A few days ago, a man climbed to the rooftop of his apartment block in Spain. Perched up high, he called out, attracting the attention of other residents stuck at home under Spanish 'Stay in Place' regulations. People appeared on their balconies to hear what the man had to say. Our man on the rooftop was not there to lecture. He was a fitness instructor who proceeded to do simple exercises, such as jumping jacks, for people on their balcony to follow along. An unusual fitness class had begun. Even in a time of crisis, effective exercise is still possible.
Those of you who work out with a barbell at home can continue lifting as normal. Those of you who own a kettlebell might want to stop using it as a doorstop and start swinging again. The most effective way is to do 'A and A' swings. This is very simple:
- Swing a kettlebell for 5-10 repetitions.
- Rest until your breathing returns to near normal, and you can talk in full sentences. Do not time the rests. This is not high-intensity interval training. Resting is crucial.
- Then repeat the swings.
- This can be repeated for a few times, ten times, or even for forty minutes.
- Don't time your session. Don't aim for a certain amount of time or repetitions. Go until you start to feel a little tired, but stop before you feel worn-out. For some people, a session might be three minutes, others might go much longer. Eventually, the time lengthens as fitness and strength improve.
- This can be done daily.
But what about those who do not have a Spaniard on their rooftop nor a kettlebell at home? In many countries, where people are self-isolating, solitary outdoor activity is still allowed. Daily walking in one's neighbourhood, away from people, remains a good form of exercise. Walking a least a mile a day, or much more for those able, can be done. Walking uphill and increasing the pace also help. Similarly, those with bikes can still ride them, especially as the roads are quieter, and may afford the opportunity to take children out too.

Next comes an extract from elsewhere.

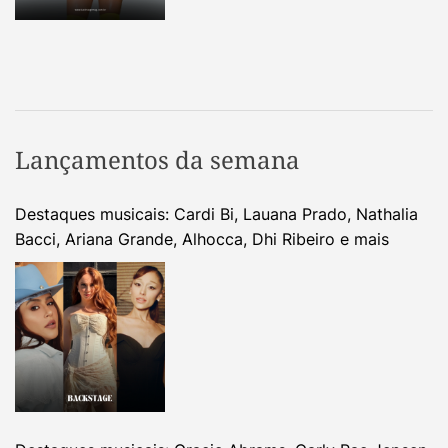
Lançamentos da semana
Destaques musicais: Cardi Bi, Lauana Prado, Nathalia
Bacci, Ariana Grande, Alhocca, Dhi Ribeiro e mais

Beyond this, there are a series of workouts a person can do at home without any equipment. Several performance fitness coaches have published their findings on seven-minute workouts. They found them to be an extremely effective and efficient means to increase cardiopulmonary health. The secret is to work different major muscle groups, such as upper and lower body, during every workout, allowing one muscle group to rest, while the next muscle group works.

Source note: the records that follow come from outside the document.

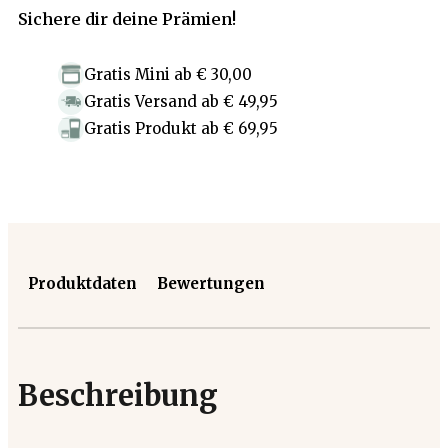
Sichere dir deine Prämien!
Gratis Mini
ab
€ 30,00
Gratis Versand
ab
€ 49,95
Gratis Produkt
ab
€ 69,95
Produktdaten
Bewertungen
Beschreibung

The New York Times online is an excellent resource for these workouts, with demonstrations and instructions on how to do them. They can be found by searching for the following pages on the New York Times website:
- The Scientific 7 Minute Workout.
- The Six Minute Workout.
- Can't do the seven minute workout.
The latter page is for people who might struggle with some of the exercises and makes use of a chair. It also allows beginners to put together their own exercises according to ability. Eventually, seven-minute workouts can be repeated throughout the day, to further improve health and fitness.
The Original Strength people also have tens of mobility and strength exercises, from beginner to advanced, that keep a person mobile and healthy. These can all be done at home without any equipment. They are also available and demonstrated online.

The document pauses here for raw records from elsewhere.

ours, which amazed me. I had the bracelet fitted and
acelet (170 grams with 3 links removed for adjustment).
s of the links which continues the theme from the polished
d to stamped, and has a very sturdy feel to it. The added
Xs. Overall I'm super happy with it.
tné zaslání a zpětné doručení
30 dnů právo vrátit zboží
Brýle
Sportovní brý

Health is not just about exercise. This crisis offers us the opportunity to reset. We can deepen our dhikr and relationship with the Quran. We've added two new mudhakara sessions called Tabaqat al-Sulami and About Right. These are both broadcast on the Mixlr website and app. We can read more books. We can do our Qigong. And we can exercise.
Alternatively, we can sit in front of live updates from news websites around the world, getting ever more worried as we watch the numbers climb. This serves us no benefit. It does not help our health, nor our understanding of current events. It's harmful. Don't put unnecessary stress on your mind and body, or on other people, by trying to figure out what's going on. When your insights are coming from your screen, then you're not an expert, and unlikely to figure out very much. Stay away from breathless sensationalism and conspiracies. If you must read something about the crisis, read long-form, considered articles from reliable sources, or expert opinion, rather than 'hot takes'. Instead, follow best practice for your country, keep your body active, and your mind inactive from the latest up-to-the-minute reports.